(SOURCE MATERIAL begins)
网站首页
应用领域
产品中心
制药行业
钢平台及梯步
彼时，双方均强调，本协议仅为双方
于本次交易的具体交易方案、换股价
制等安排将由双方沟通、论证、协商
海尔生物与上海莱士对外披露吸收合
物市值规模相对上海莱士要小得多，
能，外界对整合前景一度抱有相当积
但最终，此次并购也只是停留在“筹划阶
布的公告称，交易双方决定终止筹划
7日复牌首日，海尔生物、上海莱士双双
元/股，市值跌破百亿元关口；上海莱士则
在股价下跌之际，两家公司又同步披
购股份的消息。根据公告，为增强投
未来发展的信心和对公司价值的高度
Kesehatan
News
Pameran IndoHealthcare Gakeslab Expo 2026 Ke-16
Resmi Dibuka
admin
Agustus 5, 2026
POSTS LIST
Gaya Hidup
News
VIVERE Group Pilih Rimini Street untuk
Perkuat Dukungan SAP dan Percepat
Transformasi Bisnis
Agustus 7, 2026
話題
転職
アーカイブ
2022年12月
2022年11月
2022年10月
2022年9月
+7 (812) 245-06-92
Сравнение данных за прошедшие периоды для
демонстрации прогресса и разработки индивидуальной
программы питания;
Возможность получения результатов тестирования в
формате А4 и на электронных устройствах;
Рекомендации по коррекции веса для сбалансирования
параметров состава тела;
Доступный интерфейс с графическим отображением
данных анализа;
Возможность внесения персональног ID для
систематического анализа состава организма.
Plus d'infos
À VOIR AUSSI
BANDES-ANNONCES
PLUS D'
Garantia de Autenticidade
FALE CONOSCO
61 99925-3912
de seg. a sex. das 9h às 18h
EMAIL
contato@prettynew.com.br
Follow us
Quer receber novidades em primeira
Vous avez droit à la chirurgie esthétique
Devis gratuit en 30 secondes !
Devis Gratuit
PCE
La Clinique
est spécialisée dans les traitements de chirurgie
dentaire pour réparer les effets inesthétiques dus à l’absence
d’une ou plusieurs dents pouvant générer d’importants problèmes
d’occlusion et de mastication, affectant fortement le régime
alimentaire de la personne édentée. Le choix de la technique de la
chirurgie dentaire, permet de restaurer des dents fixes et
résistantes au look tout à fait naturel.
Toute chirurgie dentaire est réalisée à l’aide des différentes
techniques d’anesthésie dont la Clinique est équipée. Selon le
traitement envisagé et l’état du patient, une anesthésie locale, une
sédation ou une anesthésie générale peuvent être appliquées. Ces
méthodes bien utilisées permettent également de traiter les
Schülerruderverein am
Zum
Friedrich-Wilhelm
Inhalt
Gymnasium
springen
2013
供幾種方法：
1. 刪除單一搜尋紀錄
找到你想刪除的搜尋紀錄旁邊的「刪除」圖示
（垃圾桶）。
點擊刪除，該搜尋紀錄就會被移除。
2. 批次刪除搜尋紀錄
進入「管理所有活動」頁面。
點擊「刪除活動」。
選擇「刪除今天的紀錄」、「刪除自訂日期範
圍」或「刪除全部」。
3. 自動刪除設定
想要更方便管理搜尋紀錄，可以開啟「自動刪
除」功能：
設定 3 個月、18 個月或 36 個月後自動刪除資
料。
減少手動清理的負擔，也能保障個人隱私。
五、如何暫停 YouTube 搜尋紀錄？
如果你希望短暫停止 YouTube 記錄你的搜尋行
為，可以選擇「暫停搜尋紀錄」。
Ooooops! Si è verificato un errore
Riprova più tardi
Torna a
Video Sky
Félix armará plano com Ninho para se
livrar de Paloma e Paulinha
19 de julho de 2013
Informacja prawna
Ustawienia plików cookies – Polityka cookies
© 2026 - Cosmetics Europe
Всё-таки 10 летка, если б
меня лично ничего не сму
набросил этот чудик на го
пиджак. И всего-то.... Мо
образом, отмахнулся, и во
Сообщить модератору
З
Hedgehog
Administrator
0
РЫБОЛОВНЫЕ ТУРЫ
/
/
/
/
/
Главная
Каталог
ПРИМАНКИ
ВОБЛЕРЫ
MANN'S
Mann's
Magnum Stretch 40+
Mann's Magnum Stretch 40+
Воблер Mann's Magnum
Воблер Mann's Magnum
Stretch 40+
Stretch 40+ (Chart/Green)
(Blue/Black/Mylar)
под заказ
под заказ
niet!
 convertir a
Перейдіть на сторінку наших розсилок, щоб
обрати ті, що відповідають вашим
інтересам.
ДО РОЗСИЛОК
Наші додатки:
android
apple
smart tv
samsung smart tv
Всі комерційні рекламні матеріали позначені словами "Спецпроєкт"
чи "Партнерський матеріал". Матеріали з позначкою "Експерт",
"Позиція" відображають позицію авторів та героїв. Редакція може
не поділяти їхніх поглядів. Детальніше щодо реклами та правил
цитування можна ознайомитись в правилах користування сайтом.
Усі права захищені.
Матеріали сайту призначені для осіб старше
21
(SOURCE MATERIAL ends)
◆ YOUR OBJECTIVE
Exactly reproduce every line of the data above.

◆ REPLY
网站首页
应用领域
产品中心
制药行业
钢平台及梯步
彼时，双方均强调，本协议仅为双方
于本次交易的具体交易方案、换股价
制等安排将由双方沟通、论证、协商
海尔生物与上海莱士对外披露吸收合
物市值规模相对上海莱士要小得多，
能，外界对整合前景一度抱有相当积
但最终，此次并购也只是停留在“筹划阶
布的公告称，交易双方决定终止筹划
7日复牌首日，海尔生物、上海莱士双双
元/股，市值跌破百亿元关口；上海莱士则
在股价下跌之际，两家公司又同步披
购股份的消息。根据公告，为增强投
未来发展的信心和对公司价值的高度
Kesehatan
News
Pameran IndoHealthcare Gakeslab Expo 2026 Ke-16
Resmi Dibuka
admin
Agustus 5, 2026
POSTS LIST
Gaya Hidup
News
VIVERE Group Pilih Rimini Street untuk
Perkuat Dukungan SAP dan Percepat
Transformasi Bisnis
Agustus 7, 2026
話題
転職
アーカイブ
2022年12月
2022年11月
2022年10月
2022年9月
+7 (812) 245-06-92
Сравнение данных за прошедшие периоды для
демонстрации прогресса и разработки индивидуальной
программы питания;
Возможность получения результатов тестирования в
формате А4 и на электронных устройствах;
Рекомендации по коррекции веса для сбалансирования
параметров состава тела;
Доступный интерфейс с графическим отображением
данных анализа;
Возможность внесения персональног ID для
систематического анализа состава организма.
Plus d'infos
À VOIR AUSSI
BANDES-ANNONCES
PLUS D'
Garantia de Autenticidade
FALE CONOSCO
61 99925-3912
de seg. a sex. das 9h às 18h
EMAIL
contato@prettynew.com.br
Follow us
Quer receber novidades em primeira
Vous avez droit à la chirurgie esthétique
Devis gratuit en 30 secondes !
Devis Gratuit
PCE
La Clinique
est spécialisée dans les traitements de chirurgie
dentaire pour réparer les effets inesthétiques dus à l’absence
d’une ou plusieurs dents pouvant générer d’importants problèmes
d’occlusion et de mastication, affectant fortement le régime
alimentaire de la personne édentée. Le choix de la technique de la
chirurgie dentaire, permet de restaurer des dents fixes et
résistantes au look tout à fait naturel.
Toute chirurgie dentaire est réalisée à l’aide des différentes
techniques d’anesthésie dont la Clinique est équipée. Selon le
traitement envisagé et l’état du patient, une anesthésie locale, une
sédation ou une anesthésie générale peuvent être appliquées. Ces
méthodes bien utilisées permettent également de traiter les
Schülerruderverein am
Zum
Friedrich-Wilhelm
Inhalt
Gymnasium
springen
2013
供幾種方法：
1. 刪除單一搜尋紀錄
找到你想刪除的搜尋紀錄旁邊的「刪除」圖示
（垃圾桶）。
點擊刪除，該搜尋紀錄就會被移除。
2. 批次刪除搜尋紀錄
進入「管理所有活動」頁面。
點擊「刪除活動」。
選擇「刪除今天的紀錄」、「刪除自訂日期範
圍」或「刪除全部」。
3. 自動刪除設定
想要更方便管理搜尋紀錄，可以開啟「自動刪
除」功能：
設定 3 個月、18 個月或 36 個月後自動刪除資
料。
減少手動清理的負擔，也能保障個人隱私。
五、如何暫停 YouTube 搜尋紀錄？
如果你希望短暫停止 YouTube 記錄你的搜尋行
為，可以選擇「暫停搜尋紀錄」。
Ooooops! Si è verificato un errore
Riprova più tardi
Torna a
Video Sky
Félix armará plano com Ninho para se
livrar de Paloma e Paulinha
19 de julho de 2013
Informacja prawna
Ustawienia plików cookies – Polityka cookies
© 2026 - Cosmetics Europe
Всё-таки 10 летка, если б
меня лично ничего не сму
набросил этот чудик на го
пиджак. И всего-то.... Мо
образом, отмахнулся, и во
Сообщить модератору
З
Hedgehog
Administrator
0
РЫБОЛОВНЫЕ ТУРЫ
/
/
/
/
/
Главная
Каталог
ПРИМАНКИ
ВОБЛЕРЫ
MANN'S
Mann's
Magnum Stretch 40+
Mann's Magnum Stretch 40+
Воблер Mann's Magnum
Воблер Mann's Magnum
Stretch 40+
Stretch 40+ (Chart/Green)
(Blue/Black/Mylar)
под заказ
под заказ
niet!
 convertir a
Перейдіть на сторінку наших розсилок, щоб
обрати ті, що відповідають вашим
інтересам.
ДО РОЗСИЛОК
Наші додатки:
android
apple
smart tv
samsung smart tv
Всі комерційні рекламні матеріали позначені словами "Спецпроєкт"
чи "Партнерський матеріал". Матеріали з позначкою "Експерт",
"Позиція" відображають позицію авторів та героїв. Редакція може
не поділяти їхніх поглядів. Детальніше щодо реклами та правил
цитування можна ознайомитись в правилах користування сайтом.
Усі права захищені.
Матеріали сайту призначені для осіб старше
21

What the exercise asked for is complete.